__EXERCISE BRIEF__
Your copy begins at the line with "to interpre..." and runs through the end of the data below. Set down only those lines exactly, without pictures.

Saved data entries

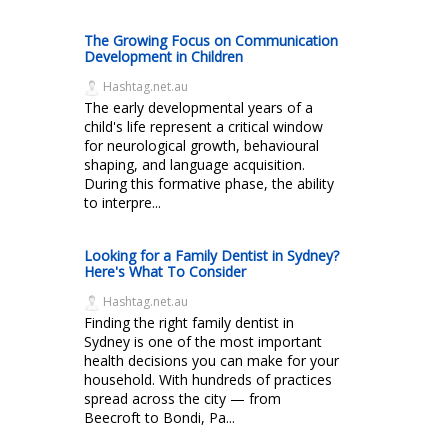
The Growing Focus on Communication
Development in Children
Hashtag.net.au
The early developmental years of a
child's life represent a critical window
for neurological growth, behavioural
shaping, and language acquisition.
During this formative phase, the ability
to interpre...
Looking for a Family Dentist in Sydney?
Here's What To Consider
Hashtag.net.au
Finding the right family dentist in
Sydney is one of the most important
health decisions you can make for your
household. With hundreds of practices
spread across the city — from
Beecroft to Bondi, Pa...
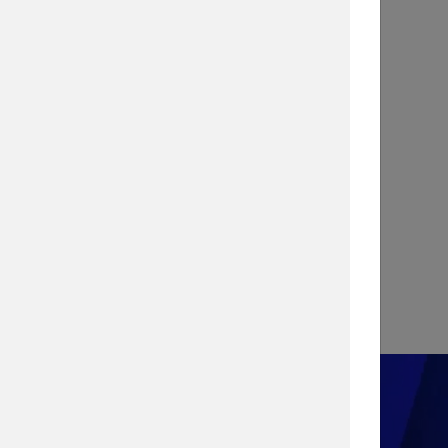
INFOGRAPHIC
Stopping a Cyber Attack with
Vulnerability Management
View Infographic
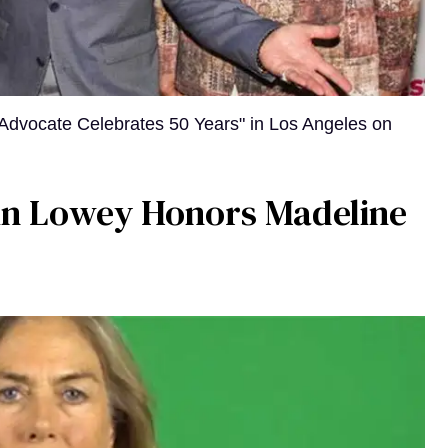
Advocate Celebrates 50 Years" in Los Angeles on
bin Lowey Honors Madeline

__ANSWER TO THIS PROBLEM__
to interpre...
Looking for a Family Dentist in Sydney?
Here's What To Consider
Hashtag.net.au
Finding the right family dentist in
Sydney is one of the most important
health decisions you can make for your
household. With hundreds of practices
spread across the city — from
Beecroft to Bondi, Pa...
INFOGRAPHIC
Stopping a Cyber Attack with
Vulnerability Management
View Infographic
Advocate Celebrates 50 Years" in Los Angeles on
bin Lowey Honors Madeline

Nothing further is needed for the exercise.